Так получилось, что свой первый орден Жора обмывал – в прямом и переносном смысле этого слова – со мной. Когда мы изрядно выпили, Жора вдруг заплакал…
На следующий день он как-то с опаской смотрел в мою сторону. Мол, расскажет или не расскажет кому-нибудь о слезах «сталинского сокола»? Я не рассказал. И все последующие боевые награды Громов обмывал только со мной. И каждый раз, хлебнув лишку, плакал. Я в душу не лез, ну мало ли что у него там… Однажды он сам разоткровенничался:
– Саша, ты только посмотри, чем меня награждают! Орден Красного Знамени. Ещё бы орден Ленина дали! Да орден Ленина любая доярка может получить!
– Так ведь орден-то Боевого Красного Знамени!
– Ну и что? О чём это говорит? Ни о чём! Хоть бы раз дали медаль «За отвагу»!
Как-то раз я летел в полк вместе с командующим Орловым. У того был ординарец по фамилии Крутиков. Я его называл орденоносцем. Не потому что он был чего-то удостоен, а потому, что носил за Орловым чемодан с наградами. У Орлова была привычка – награждать тем, чего на груди у отличившегося нет. И вот летим мы в Мурмаши, разговариваем. Я возьми да и расскажи про Громова. Орлов удивился:
– Не слишком ли мизерная награда для такого аса, как Громов, медаль «За отвагу»?
Прилетели. Общее построение полка. Орлов со своим орденоносцем пошёл вдоль строя. Громову вручил второй орден Боевого Красного Знамени. Поздравил. Пошёл дальше. Дойдя до конца строя, развернулся и – в обратную сторону. Остановился напротив Громова и повесил ему на грудь медаль «За отвагу».
Вечером мы с Громовым обмывали его награду… награды. Он улыбался. Улыбался и я:
– Погоди, Жора, будет тебе ещё и орден Ленина. Вместе с медалью «Золотая Звезда».
Правда, звание Героя Советского Союза Георгию Васильевичу Громову присвоили уже после войны, в 46-м.
…У Громова был удивительной красоты самодельный кинжал. Во время посещения полка Папаниным, кинжал этот попался ему на глаза. Иван Дмитриевич любовался и нахваливал. Жоре ничего не оставалось, как подарить кинжал прославленному полярнику.

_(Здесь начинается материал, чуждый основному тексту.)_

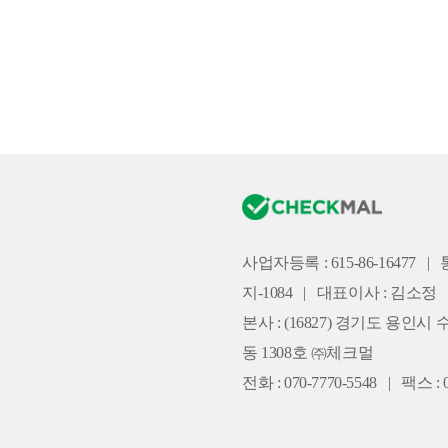
사업자등록 : 615-86-16477
|
지-1084
|
대표이사 : 김소정
본사 :
(16827) 경기도 용인시 
동 1308호 ㈜체크멀
전화 : 070-7770-5548
|
팩스 : 0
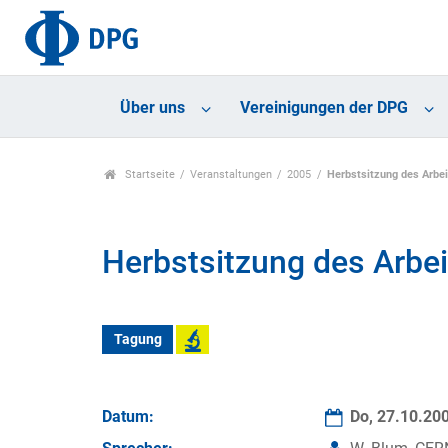
Über uns
Vereinigungen der DPG
Startseite
Veranstaltungen
2005
Herbstsitzung des Arbei
Herbstsitzung des Arbei
Tagung
Datum:
Do, 27.10.20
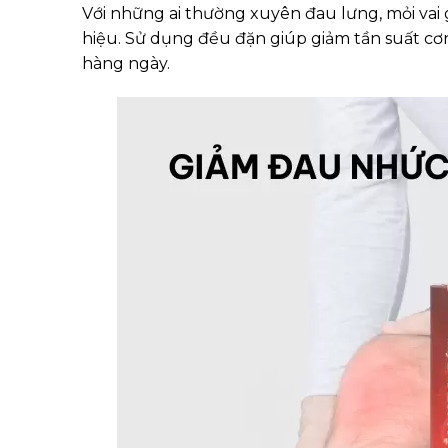
Với những ai thường xuyên đau lưng, mỏi vai 
hiệu. Sử dụng đều đặn giúp giảm tần suất cơn
hàng ngày.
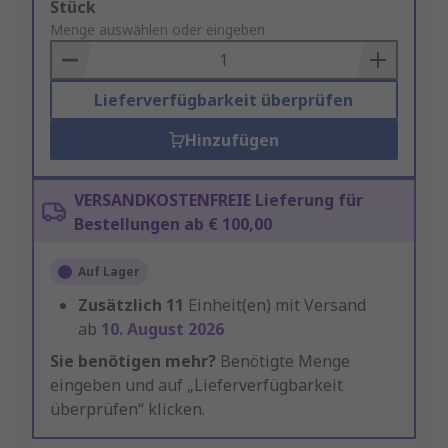
Add
Stück
to
Menge auswählen oder eingeben
Basket
Lieferverfügbarkeit überprüfen
Hinzufügen
VERSANDKOSTENFREIE Lieferung für
Bestellungen ab € 100,00
Auf Lager
Zusätzlich
11
Einheit(en) mit Versand
ab
10. August 2026
Sie benötigen mehr?
Benötigte Menge
eingeben und auf „Lieferverfügbarkeit
überprüfen“ klicken.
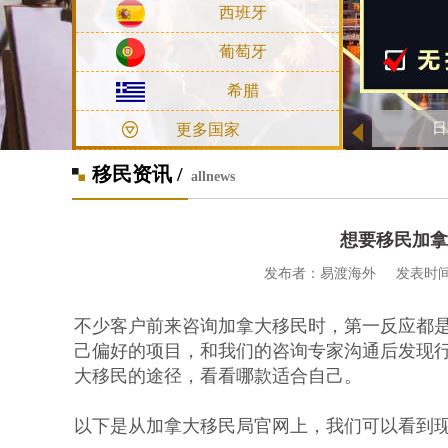
西班牙
葡萄牙
希腊
日
更多国家
移民资讯 /
allnews
想要移民加拿
发布者：易渡海外 发表时间：2020
不少客户前来咨询加拿大移民时，第一反应都
己偏好的项目，和我们的咨询专家沟通后发现
大移民的途径，看看哪款适合自己。
以下是从加拿大移民局官网上，我们可以看到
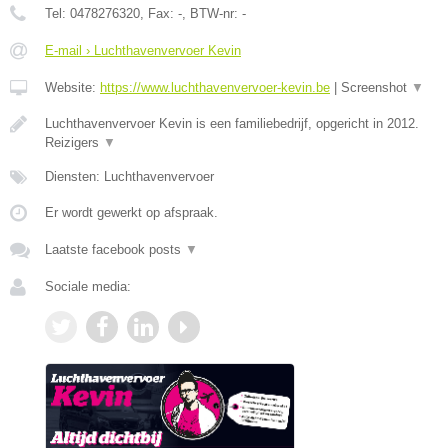
Tel:
0478276320
, Fax:
-
, BTW-nr:
-
E-mail › Luchthavenvervoer Kevin
Website:
https://www.luchthavenvervoer-kevin.be
|
Screenshot
▼
Luchthavenvervoer Kevin is een familiebedrijf, opgericht in 2012.
Reizigers
▼
Diensten: Luchthavenvervoer
Er wordt gewerkt op afspraak.
Laatste facebook posts
▼
Sociale media:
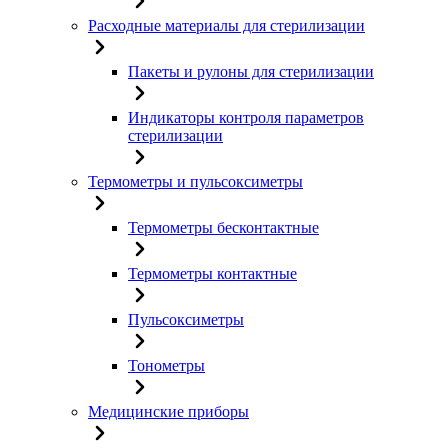
Расходные материалы для стерилизации
Пакеты и рулоны для стерилизации
Индикаторы контроля параметров
стерилизации
Термометры и пульсоксиметры
Термометры бесконтактные
Термометры контактные
Пульсоксиметры
Тонометры
Медицинские приборы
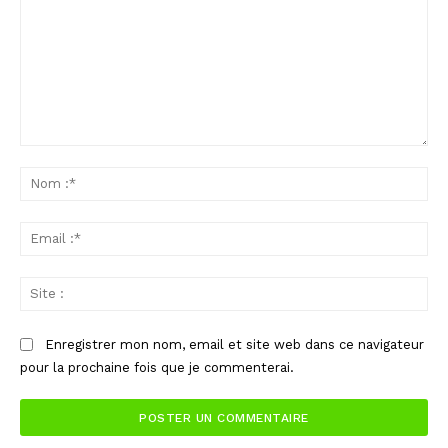
Commenter
:
No
:*
Ema
:*
Sit
:
Enregistrer mon nom, email et site web dans ce navigateur
pour la prochaine fois que je commenterai.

– Иван Дмитриевич, – сказал он, – мы хоть и не на Востоке, но примите этот дар… от всего нашего полка!
– Чем же я смогу ответить? – растерялся Папанин. – А, держи мою папаху! Не замёрзну…
Эту же историю рассказывал и Михаил Семянистый – но с другой концовкой:
– Папанин подарил полку пять самолётов – он же был уполномоченным ГКО (Государственного Комитета Обороны. – Прим. авт.) по перевозкам на Белом море…

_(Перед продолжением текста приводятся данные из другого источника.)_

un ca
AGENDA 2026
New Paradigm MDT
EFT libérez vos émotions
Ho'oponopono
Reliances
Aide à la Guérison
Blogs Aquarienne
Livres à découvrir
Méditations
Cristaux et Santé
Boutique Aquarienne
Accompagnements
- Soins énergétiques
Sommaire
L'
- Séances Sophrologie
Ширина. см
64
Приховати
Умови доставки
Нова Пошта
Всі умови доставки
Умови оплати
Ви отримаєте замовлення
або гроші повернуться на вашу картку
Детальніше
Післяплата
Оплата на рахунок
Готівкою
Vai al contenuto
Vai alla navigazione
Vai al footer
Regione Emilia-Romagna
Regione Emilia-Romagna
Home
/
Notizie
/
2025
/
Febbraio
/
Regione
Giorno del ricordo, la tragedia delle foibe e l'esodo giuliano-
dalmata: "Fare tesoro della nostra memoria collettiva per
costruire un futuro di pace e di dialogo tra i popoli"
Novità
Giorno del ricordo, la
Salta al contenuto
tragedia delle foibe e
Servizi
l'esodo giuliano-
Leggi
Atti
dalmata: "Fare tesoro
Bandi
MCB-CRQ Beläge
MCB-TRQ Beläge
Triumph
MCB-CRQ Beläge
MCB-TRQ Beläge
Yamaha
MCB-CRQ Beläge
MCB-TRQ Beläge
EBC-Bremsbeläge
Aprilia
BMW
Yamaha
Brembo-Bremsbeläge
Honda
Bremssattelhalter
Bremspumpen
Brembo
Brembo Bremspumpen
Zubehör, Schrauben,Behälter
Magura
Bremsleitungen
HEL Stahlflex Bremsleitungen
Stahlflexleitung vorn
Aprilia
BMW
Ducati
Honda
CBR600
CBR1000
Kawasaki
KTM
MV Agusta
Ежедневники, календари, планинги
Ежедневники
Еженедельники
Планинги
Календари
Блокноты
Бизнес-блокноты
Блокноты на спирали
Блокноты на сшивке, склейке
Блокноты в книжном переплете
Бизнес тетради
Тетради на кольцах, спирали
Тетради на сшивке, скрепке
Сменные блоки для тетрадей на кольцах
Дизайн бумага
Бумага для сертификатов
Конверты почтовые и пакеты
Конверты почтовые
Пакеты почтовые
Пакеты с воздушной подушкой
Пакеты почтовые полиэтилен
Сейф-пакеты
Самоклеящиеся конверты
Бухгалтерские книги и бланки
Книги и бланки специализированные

Михаил Семянистый, генерал-майор
Иван Никитин – замечательнейший был лётчик. Но ухарь ещё тот! Замполит как-то в ораторском запале вместо того, чтобы сказать: «Гитлера мы победим!», выпалил: «Гитлер не победим!» На этот призыв Ванька среагировал моментально – вскинул руку и выкрикнул: «Хайль Гитлер!» Его хотели судить – как врага народа. Я вступился (я тогда был командиром полка – значит, дело в 43-м):
– Какой же он враг народа! Врага нашего советского народа Иван Никитин бьёт в воздухе! Его поступок – чистой воды хулиганство.

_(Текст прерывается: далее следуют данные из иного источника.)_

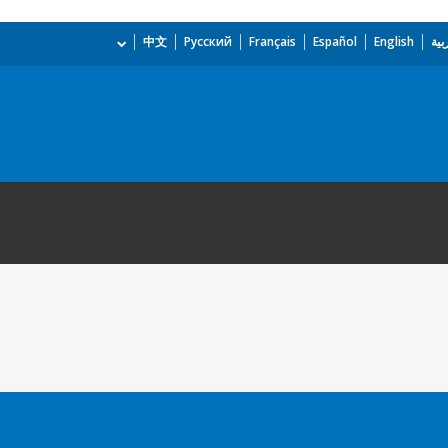
بية
English
Español
Français
Русский
中文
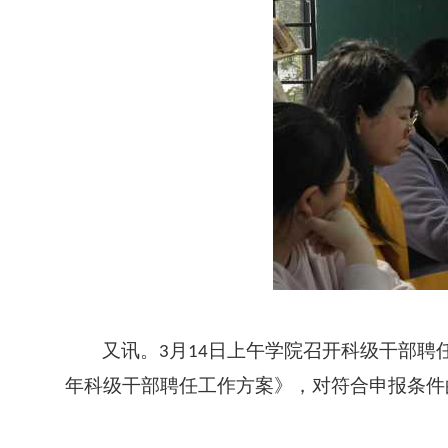
又讯。
月
日上午学院召开科级干部聘
3
14
年科级干部聘任工作方案》，对符合申报条件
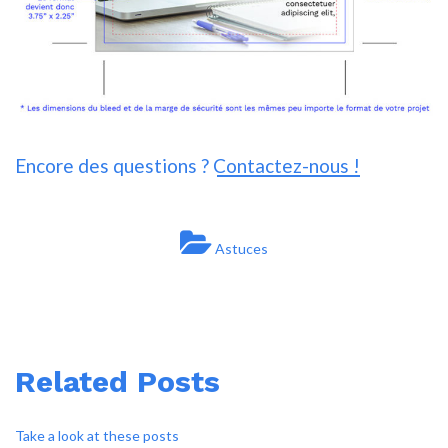
Encore des questions ?
Contactez-nous !
Astuces
Related Posts
Take a look at these posts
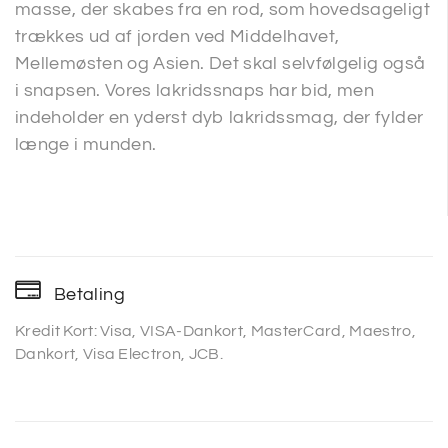
masse, der skabes fra en rod, som hovedsageligt
trækkes ud af jorden ved Middelhavet,
Mellemøsten og Asien. Det skal selvfølgelig også
i snapsen. Vores lakridssnaps har bid, men
indeholder en yderst dyb lakridssmag, der fylder
længe i munden.
Betaling
Kredit Kort: Visa, VISA-Dankort, MasterCard, Maestro,
Dankort, Visa Electron, JCB.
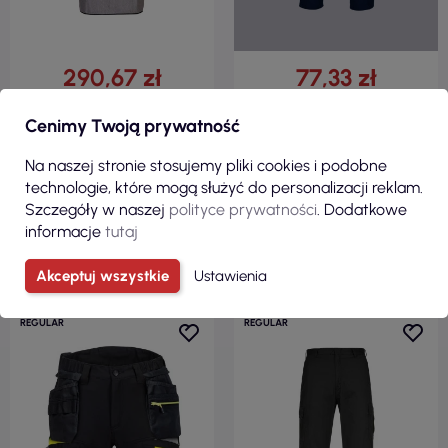
290,67 zł
77,33 zł
( 357,52 zł brutto )
( 95,12 zł brutto )
Cenimy Twoją prywatność
Fartuch antyprzecięciowy
Spodnie mayo granatowy
szary Portwest
Portwest
Na naszej stronie stosujemy pliki cookies i podobne
technologie, które mogą służyć do personalizacji reklam.
Szczegóły w naszej
polityce prywatności
. Dodatkowe
informacje
tutaj
ZOBACZ
Akceptuj wszystkie
Ustawienia
REGULAR
REGULAR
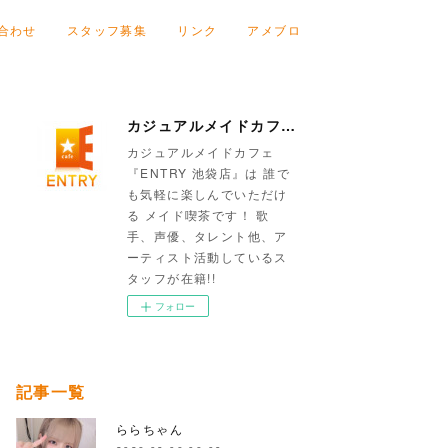
合わせ
スタッフ募集
リンク
アメブロ
カジュアルメイドカフェ『ENTRY 池袋店』
カジュアルメイドカフェ
『ENTRY 池袋店』は 誰で
も気軽に楽しんでいただけ
る メイド喫茶です！ 歌
手、声優、タレント他、ア
ーティスト活動しているス
タッフが在籍!!
フォロー
記事一覧
ららちゃん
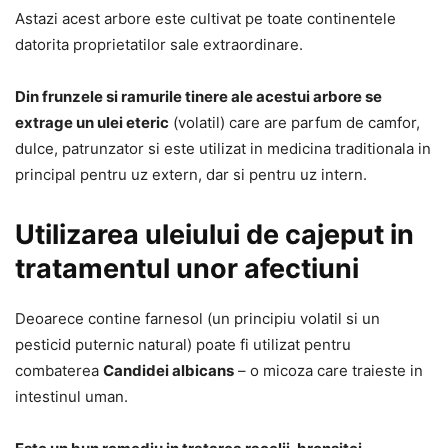
Astazi acest arbore este cultivat pe toate continentele
datorita proprietatilor sale extraordinare.
Din frunzele si ramurile tinere ale acestui arbore se
extrage un ulei eteric
(volatil) care are parfum de camfor,
dulce, patrunzator si este utilizat in medicina traditionala in
principal pentru uz extern, dar si pentru uz intern.
Utilizarea uleiului de cajeput in
tratamentul unor afectiuni
Deoarece contine farnesol (un principiu volatil si un
pesticid puternic natural) poate fi utilizat pentru
combaterea
Candidei albicans
– o micoza care traieste in
intestinul uman.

В тот раз обошлось. А под конец войны Никитин всё же угодил под суд. Обмывали они с товарищем очередной орден. Выпили как следует, вышли проветриться. Видят – водовоз. Старая кляча еле тянет бочку с водой, а возница – старый дед, хлещет её что есть мочи. Опрокинули они бочку, опорожнили наполовину, чтобы лошади было легче. Дед – в крик. И – как в плохом кино – появляется особист! Власть свою решил показать. Пистолет достал, стал им размахивать. Ну а лётчики возьми да и отними пистолет. Швырнули куда-то в сторону… Тут уже никакое заступничество не помогло...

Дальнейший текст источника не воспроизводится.